# dry ferts not dissolving



## johnny70 (13 Feb 2008)

I have been dosing with Potassium Nitrate (KNO3)  Potassium Phosphate (KH2PO4) and GH Booster. I'm mixing;

3tsp KN03
1/2tsp KH2P04
1/2tsp GH Booster
500ml Water

I'm pretty sure that the GH booster is the one NOT dissolving into the water, I have tried tank water, tap water, boiled water, all with the same result, sediment in the bottom of the jar after an hour or two.

Any idea's?

Regards,
JOHNNY 8)


----------



## ceg4048 (13 Feb 2008)

Hi Johnny,
                  I think that's just life with GH Booster. I think it has Iron Sulfate and Magnesium Sulfate in it, both of which have lower solubility than the nitrate and phosphate salts. If I'm dosing GH Booster I normally would just put a pinch in the tank after water change and let it go at that. Maybe someone else has a clever idea. In any case, could you not just shake vigorously and dose the mixture?
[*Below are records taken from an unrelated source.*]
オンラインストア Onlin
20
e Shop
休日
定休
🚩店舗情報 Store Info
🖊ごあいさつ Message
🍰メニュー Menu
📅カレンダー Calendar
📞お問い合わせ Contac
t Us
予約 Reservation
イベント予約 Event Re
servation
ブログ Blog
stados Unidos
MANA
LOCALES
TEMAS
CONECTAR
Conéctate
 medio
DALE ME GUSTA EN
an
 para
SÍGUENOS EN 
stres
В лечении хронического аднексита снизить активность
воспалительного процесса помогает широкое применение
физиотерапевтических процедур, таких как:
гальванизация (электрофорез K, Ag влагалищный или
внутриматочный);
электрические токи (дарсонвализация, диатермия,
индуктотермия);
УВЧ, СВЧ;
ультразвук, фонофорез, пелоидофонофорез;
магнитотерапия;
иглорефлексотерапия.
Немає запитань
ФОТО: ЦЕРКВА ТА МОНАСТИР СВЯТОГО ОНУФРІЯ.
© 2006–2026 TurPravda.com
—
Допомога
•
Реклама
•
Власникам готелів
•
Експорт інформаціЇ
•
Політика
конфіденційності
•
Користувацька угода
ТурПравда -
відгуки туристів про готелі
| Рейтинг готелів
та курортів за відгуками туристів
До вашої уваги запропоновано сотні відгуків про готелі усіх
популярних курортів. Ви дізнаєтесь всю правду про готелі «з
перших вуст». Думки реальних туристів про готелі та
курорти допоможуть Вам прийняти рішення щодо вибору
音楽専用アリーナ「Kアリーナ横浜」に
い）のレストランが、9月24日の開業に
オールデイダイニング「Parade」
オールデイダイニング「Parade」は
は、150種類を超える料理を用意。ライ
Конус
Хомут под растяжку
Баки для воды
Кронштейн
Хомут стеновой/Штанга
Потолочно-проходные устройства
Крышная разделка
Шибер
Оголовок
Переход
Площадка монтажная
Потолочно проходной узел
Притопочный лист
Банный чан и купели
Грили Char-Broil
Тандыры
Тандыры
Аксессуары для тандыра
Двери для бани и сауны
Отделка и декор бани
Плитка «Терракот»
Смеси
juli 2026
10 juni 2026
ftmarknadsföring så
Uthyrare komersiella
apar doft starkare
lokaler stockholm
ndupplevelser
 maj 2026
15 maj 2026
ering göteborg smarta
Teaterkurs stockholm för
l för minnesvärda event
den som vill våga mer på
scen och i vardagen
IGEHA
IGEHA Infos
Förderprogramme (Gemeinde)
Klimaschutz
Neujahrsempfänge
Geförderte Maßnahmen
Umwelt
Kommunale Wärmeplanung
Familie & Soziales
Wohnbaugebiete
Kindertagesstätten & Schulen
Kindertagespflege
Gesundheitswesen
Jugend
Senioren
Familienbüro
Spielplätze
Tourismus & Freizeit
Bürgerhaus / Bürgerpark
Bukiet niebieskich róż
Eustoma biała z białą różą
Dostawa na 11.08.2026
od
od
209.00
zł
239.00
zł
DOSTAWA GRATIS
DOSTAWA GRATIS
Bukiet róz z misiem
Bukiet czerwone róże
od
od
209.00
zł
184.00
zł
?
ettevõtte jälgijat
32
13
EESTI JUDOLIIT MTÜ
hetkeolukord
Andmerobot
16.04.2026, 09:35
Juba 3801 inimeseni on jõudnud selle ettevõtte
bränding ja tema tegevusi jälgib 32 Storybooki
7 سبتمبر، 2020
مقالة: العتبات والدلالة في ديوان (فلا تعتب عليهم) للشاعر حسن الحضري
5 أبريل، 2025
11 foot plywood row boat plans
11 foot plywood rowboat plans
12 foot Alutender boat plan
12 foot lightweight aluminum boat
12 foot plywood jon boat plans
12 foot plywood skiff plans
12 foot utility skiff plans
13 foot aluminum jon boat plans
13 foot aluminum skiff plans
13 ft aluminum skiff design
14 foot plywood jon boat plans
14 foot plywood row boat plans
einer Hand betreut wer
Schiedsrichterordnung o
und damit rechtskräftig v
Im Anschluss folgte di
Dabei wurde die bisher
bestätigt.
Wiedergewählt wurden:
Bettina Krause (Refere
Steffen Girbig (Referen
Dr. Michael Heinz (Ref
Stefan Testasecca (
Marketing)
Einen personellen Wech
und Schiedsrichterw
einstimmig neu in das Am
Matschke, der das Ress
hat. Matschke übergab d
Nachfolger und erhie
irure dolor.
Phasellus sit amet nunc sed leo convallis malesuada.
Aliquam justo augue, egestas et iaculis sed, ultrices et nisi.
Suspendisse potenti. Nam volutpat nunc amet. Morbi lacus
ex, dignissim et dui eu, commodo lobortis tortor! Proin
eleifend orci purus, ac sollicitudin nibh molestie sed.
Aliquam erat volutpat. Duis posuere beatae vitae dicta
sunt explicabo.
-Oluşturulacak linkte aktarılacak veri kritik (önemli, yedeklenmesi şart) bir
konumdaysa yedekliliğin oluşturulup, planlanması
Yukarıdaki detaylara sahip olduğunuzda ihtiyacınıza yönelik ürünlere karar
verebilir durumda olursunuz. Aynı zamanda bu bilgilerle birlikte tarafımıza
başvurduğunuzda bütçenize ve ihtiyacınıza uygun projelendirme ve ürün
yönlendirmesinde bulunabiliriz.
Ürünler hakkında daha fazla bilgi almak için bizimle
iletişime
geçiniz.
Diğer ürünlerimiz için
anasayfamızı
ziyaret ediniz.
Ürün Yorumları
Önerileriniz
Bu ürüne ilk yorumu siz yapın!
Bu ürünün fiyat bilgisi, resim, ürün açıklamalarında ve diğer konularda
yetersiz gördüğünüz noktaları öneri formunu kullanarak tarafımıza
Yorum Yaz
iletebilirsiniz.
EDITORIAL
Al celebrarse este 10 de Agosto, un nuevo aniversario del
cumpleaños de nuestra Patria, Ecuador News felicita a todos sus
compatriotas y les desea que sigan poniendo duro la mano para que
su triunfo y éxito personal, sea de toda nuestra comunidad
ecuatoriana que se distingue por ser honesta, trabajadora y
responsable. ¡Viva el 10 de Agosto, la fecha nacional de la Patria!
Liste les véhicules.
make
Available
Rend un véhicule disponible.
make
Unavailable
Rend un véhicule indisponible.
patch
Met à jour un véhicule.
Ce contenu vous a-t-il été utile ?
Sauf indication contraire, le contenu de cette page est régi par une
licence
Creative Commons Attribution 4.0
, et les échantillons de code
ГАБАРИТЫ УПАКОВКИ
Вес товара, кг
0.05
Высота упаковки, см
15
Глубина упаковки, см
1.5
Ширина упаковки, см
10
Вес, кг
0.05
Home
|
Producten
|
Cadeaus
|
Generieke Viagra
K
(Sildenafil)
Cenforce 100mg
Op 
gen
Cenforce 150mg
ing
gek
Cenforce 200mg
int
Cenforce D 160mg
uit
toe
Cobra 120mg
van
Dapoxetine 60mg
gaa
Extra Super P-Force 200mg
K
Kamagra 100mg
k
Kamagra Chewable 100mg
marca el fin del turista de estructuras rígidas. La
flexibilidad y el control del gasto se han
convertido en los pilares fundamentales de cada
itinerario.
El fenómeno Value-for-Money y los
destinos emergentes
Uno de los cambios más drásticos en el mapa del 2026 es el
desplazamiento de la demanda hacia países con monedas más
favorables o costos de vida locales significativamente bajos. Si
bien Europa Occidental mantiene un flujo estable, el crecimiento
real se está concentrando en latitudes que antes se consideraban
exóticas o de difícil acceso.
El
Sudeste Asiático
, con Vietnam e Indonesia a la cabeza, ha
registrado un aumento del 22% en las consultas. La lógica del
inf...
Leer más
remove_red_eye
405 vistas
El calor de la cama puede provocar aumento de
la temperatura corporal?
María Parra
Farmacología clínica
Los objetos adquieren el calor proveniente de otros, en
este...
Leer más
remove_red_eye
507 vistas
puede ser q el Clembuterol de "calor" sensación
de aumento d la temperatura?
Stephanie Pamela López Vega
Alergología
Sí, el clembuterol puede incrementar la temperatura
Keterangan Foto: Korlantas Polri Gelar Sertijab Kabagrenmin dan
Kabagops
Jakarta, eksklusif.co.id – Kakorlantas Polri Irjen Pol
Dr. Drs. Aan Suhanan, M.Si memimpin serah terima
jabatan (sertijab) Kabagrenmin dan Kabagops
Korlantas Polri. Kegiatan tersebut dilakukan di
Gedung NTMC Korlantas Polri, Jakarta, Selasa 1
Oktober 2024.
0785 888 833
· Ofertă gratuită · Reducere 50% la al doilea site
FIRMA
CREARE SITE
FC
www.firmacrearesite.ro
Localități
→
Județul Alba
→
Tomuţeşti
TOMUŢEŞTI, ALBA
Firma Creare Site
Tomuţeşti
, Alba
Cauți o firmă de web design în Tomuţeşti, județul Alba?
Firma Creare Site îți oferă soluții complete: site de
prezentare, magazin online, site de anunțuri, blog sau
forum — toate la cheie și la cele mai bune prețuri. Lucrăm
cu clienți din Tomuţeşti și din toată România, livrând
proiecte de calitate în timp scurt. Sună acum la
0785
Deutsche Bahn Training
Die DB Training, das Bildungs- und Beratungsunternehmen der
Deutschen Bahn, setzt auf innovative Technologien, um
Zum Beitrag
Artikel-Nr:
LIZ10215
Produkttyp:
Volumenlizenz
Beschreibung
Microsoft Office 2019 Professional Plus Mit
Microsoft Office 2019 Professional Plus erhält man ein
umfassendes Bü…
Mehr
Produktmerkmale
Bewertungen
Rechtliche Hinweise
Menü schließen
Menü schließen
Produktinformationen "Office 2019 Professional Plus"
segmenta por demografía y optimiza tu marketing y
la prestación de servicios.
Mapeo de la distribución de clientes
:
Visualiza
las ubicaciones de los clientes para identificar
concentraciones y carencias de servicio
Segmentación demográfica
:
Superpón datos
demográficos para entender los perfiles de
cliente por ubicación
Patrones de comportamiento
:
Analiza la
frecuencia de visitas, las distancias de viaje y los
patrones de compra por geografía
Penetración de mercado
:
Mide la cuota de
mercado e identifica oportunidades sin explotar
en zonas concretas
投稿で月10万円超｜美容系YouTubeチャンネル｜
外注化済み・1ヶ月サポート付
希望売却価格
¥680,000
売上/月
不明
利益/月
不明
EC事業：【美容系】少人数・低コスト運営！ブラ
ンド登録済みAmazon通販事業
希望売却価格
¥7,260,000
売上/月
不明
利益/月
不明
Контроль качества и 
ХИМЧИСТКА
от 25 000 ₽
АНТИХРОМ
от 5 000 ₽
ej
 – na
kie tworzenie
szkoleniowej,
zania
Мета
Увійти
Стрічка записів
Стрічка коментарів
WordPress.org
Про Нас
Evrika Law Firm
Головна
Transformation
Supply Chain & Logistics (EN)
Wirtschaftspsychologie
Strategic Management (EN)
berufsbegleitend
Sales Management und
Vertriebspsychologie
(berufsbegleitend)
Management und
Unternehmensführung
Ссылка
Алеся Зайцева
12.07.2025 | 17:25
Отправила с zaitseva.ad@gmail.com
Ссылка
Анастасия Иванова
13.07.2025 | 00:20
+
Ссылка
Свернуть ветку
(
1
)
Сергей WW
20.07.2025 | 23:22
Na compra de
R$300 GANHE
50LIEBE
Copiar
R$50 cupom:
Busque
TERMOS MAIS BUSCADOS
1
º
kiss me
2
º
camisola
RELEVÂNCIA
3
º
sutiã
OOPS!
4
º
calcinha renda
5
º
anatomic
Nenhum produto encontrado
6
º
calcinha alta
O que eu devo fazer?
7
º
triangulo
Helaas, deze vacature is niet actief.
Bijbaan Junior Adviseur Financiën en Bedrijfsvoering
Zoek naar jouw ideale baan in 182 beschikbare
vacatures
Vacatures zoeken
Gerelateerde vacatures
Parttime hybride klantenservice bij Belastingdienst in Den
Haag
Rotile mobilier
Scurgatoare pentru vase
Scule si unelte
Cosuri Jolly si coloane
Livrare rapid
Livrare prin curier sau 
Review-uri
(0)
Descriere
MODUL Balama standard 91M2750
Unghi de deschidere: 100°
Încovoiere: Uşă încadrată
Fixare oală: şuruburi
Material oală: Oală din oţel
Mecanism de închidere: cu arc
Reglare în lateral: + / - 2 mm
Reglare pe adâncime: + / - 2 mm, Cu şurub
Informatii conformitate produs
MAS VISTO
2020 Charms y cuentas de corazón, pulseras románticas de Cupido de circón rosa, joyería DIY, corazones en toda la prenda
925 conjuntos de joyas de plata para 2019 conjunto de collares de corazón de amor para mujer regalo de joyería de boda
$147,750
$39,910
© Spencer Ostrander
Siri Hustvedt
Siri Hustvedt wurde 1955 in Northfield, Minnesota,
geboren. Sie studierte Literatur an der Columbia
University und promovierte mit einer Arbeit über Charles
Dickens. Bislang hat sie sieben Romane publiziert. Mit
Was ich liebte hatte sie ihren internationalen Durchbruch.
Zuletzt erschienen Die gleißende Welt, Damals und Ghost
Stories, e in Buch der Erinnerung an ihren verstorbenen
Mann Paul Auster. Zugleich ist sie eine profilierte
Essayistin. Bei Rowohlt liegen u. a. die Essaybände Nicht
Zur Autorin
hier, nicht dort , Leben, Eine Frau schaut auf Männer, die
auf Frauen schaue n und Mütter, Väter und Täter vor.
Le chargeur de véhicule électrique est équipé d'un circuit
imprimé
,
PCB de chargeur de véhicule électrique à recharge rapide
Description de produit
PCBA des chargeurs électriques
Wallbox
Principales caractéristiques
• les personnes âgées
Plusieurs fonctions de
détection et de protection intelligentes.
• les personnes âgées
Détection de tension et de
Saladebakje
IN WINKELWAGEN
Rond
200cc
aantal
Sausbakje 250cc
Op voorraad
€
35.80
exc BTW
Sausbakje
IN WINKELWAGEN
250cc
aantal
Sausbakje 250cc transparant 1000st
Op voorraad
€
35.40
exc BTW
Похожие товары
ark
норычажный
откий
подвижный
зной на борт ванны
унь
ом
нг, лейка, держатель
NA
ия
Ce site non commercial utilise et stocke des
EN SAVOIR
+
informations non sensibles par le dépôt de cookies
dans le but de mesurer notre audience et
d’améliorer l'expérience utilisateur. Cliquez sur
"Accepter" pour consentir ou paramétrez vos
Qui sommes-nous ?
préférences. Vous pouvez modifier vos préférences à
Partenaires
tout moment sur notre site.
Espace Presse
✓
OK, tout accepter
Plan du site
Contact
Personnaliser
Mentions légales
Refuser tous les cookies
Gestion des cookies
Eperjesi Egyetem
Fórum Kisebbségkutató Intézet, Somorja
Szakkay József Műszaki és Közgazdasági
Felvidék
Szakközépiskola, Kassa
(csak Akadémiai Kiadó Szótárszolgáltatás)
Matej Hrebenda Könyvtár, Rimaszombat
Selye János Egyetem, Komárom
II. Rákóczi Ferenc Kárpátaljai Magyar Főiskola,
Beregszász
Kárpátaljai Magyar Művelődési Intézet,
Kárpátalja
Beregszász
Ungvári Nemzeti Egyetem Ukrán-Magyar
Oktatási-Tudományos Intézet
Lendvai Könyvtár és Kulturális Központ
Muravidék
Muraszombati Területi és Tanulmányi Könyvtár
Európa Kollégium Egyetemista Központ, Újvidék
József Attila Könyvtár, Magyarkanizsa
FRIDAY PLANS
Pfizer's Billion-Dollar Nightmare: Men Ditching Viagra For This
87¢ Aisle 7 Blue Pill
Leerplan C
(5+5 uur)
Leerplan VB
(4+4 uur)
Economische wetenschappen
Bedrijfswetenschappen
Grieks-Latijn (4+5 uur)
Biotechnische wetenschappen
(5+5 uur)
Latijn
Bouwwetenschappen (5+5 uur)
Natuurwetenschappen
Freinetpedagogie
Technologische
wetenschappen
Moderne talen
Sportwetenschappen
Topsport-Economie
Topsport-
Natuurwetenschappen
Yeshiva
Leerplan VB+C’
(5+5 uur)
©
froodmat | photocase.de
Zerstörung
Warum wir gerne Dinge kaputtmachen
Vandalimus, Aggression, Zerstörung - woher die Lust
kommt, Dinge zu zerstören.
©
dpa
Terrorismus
After a while whatever you dosed will dissolve.

Cheers,


----------



## johnny70 (13 Feb 2008)

Ok, cool, I just shake the mix and dose, doesn't seem to be a problem, just wondered why it was doing it.

Cheers,
JOHNNY


----------



## Ed Seeley (13 Feb 2008)

I always have problems with the Equilibrium I use with my RO water dissolving very slowly, however I find that RO Right dissolves almost instantly so you could switch to that from your GH booster.


----------



## johnny70 (13 Feb 2008)

TBH I'm not even sure I'll keep adding it, I was adding it after advice from here, I could dose MgS04 instead. We have very  soft water(0/1kh)
Whats RO Right?

Cheers,
JOHNNY


----------



## Ed Seeley (13 Feb 2008)

See here

RO Right's a powder to remineralise RO water.  Bascially it adds magnesium, calcium and a few other things.  Basically it does the same as your GH booster.


----------